▶ **Action item**: Find every line in the data that contains the word "month". Return each of those lines.

=== Data to use ===

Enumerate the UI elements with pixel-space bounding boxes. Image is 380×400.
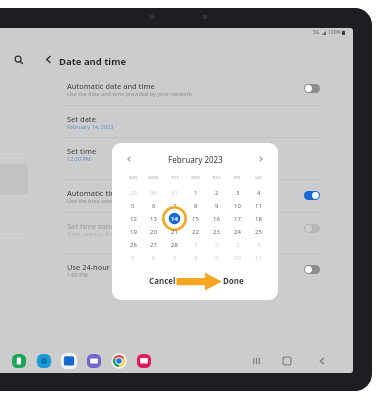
button[interactable]: Home bbox=[277, 351, 297, 371]
button[interactable]: Set time zone bbox=[0, 213, 380, 253]
staticText: Time zone Los Angeles bbox=[67, 230, 126, 237]
button[interactable]: 4 bbox=[248, 186, 269, 199]
button[interactable]: Play Store bbox=[81, 350, 106, 372]
button[interactable]: Chrome bbox=[106, 350, 131, 372]
staticText: 4 bbox=[257, 189, 261, 197]
staticText: 4 bbox=[257, 241, 261, 249]
button[interactable]: 3 bbox=[227, 186, 248, 199]
button[interactable]: Toggle bbox=[304, 191, 320, 200]
staticText: Set time bbox=[67, 146, 97, 156]
button[interactable]: 14 bbox=[164, 212, 185, 225]
button[interactable]: Cancel bbox=[146, 272, 179, 289]
staticText: 100% bbox=[328, 29, 341, 36]
staticText: 26 bbox=[130, 241, 137, 249]
staticText: 21 bbox=[171, 228, 178, 236]
button[interactable]: 1 bbox=[185, 186, 206, 199]
staticText: February 14, 2023 bbox=[67, 123, 114, 130]
button[interactable]: 19 bbox=[123, 225, 143, 238]
button[interactable]: 9 bbox=[206, 251, 227, 264]
button[interactable]: 20 bbox=[143, 225, 164, 238]
button[interactable]: Automatic date and time bbox=[0, 73, 380, 105]
button[interactable]: 1 bbox=[185, 238, 206, 251]
button[interactable]: 15 bbox=[185, 212, 206, 225]
staticText: 23 bbox=[213, 228, 220, 236]
button[interactable]: Toggle bbox=[304, 224, 320, 233]
staticText: 8 bbox=[194, 202, 198, 210]
staticText: SUN bbox=[129, 175, 138, 181]
button[interactable]: Previous month bbox=[121, 151, 137, 167]
staticText: 25 bbox=[255, 228, 262, 236]
button[interactable]: Automatic time zone bbox=[0, 180, 380, 212]
button[interactable]: 6 bbox=[143, 199, 164, 212]
staticText: 20 bbox=[150, 228, 157, 236]
button[interactable]: Set date bbox=[0, 106, 380, 137]
button[interactable]: 11 bbox=[248, 199, 269, 212]
button[interactable]: 17 bbox=[227, 212, 248, 225]
button[interactable]: Search bbox=[9, 50, 29, 70]
button[interactable]: 7 bbox=[164, 199, 185, 212]
button[interactable]: 29 bbox=[123, 186, 143, 199]
button[interactable]: 11 bbox=[248, 251, 269, 264]
button[interactable]: Gallery bbox=[131, 350, 156, 372]
button[interactable]: 10 bbox=[227, 199, 248, 212]
staticText: THU bbox=[212, 175, 221, 181]
button[interactable]: Next month bbox=[253, 151, 269, 167]
button[interactable]: 27 bbox=[143, 238, 164, 251]
staticText: 14 bbox=[171, 215, 178, 223]
staticText: 28 bbox=[171, 241, 178, 249]
button[interactable]: 5 bbox=[123, 251, 143, 264]
staticText: 10 bbox=[234, 254, 241, 262]
staticText: 27 bbox=[150, 241, 157, 249]
button[interactable]: Set time bbox=[0, 138, 380, 179]
button[interactable]: Toggle bbox=[304, 84, 320, 93]
button[interactable]: Toggle bbox=[304, 265, 320, 274]
staticText: Use the date and time provided by your n… bbox=[67, 90, 192, 97]
button[interactable]: Phone bbox=[6, 350, 31, 372]
staticText: 13 bbox=[150, 215, 157, 223]
button[interactable]: 23 bbox=[206, 225, 227, 238]
staticText: 12:20 PM bbox=[67, 155, 91, 162]
button[interactable]: Camera bbox=[31, 350, 56, 372]
button[interactable]: 2 bbox=[206, 238, 227, 251]
button[interactable]: 2 bbox=[206, 186, 227, 199]
button[interactable]: Recents bbox=[247, 352, 265, 370]
staticText: Done bbox=[223, 275, 244, 286]
button[interactable]: 24 bbox=[227, 225, 248, 238]
staticText: 1 bbox=[194, 241, 198, 249]
button[interactable]: 8 bbox=[185, 251, 206, 264]
button[interactable]: 7 bbox=[164, 251, 185, 264]
staticText: Automatic date and time bbox=[67, 81, 155, 91]
button[interactable]: 18 bbox=[248, 212, 269, 225]
button[interactable]: 21 bbox=[164, 225, 185, 238]
button[interactable]: 10 bbox=[227, 251, 248, 264]
staticText: Set time zone bbox=[67, 221, 115, 231]
button[interactable]: Use 24-hour format bbox=[0, 254, 380, 288]
button[interactable]: 30 bbox=[143, 186, 164, 199]
button[interactable]: Done bbox=[220, 272, 247, 289]
staticText: 11 bbox=[255, 254, 262, 262]
button[interactable]: 9 bbox=[206, 199, 227, 212]
button[interactable]: 4 bbox=[248, 238, 269, 251]
button[interactable]: 25 bbox=[248, 225, 269, 238]
staticText: 1 bbox=[194, 189, 198, 197]
button[interactable]: 31 bbox=[164, 186, 185, 199]
button[interactable]: 16 bbox=[206, 212, 227, 225]
staticText: 5 bbox=[131, 254, 135, 262]
button[interactable]: Back bbox=[39, 50, 58, 69]
button[interactable]: 22 bbox=[185, 225, 206, 238]
button[interactable]: 26 bbox=[123, 238, 143, 251]
staticText: Date and time bbox=[59, 55, 127, 68]
button[interactable]: 12 bbox=[123, 212, 143, 225]
button[interactable]: 3 bbox=[227, 238, 248, 251]
button[interactable]: 8 bbox=[185, 199, 206, 212]
staticText: SAT bbox=[255, 175, 263, 181]
button[interactable]: Messages bbox=[56, 350, 81, 372]
staticText: 12 bbox=[130, 215, 137, 223]
button[interactable]: 13 bbox=[143, 212, 164, 225]
staticText: 8 bbox=[194, 254, 198, 262]
button[interactable]: Back bbox=[313, 352, 331, 370]
button[interactable]: 6 bbox=[143, 251, 164, 264]
button[interactable]: 28 bbox=[164, 238, 185, 251]
button[interactable]: 5 bbox=[123, 199, 143, 212]
staticText: 3 bbox=[236, 189, 240, 197]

===

▶ **Your response**:
button[interactable]: Previous month bbox=[121, 151, 137, 167]
button[interactable]: Next month bbox=[253, 151, 269, 167]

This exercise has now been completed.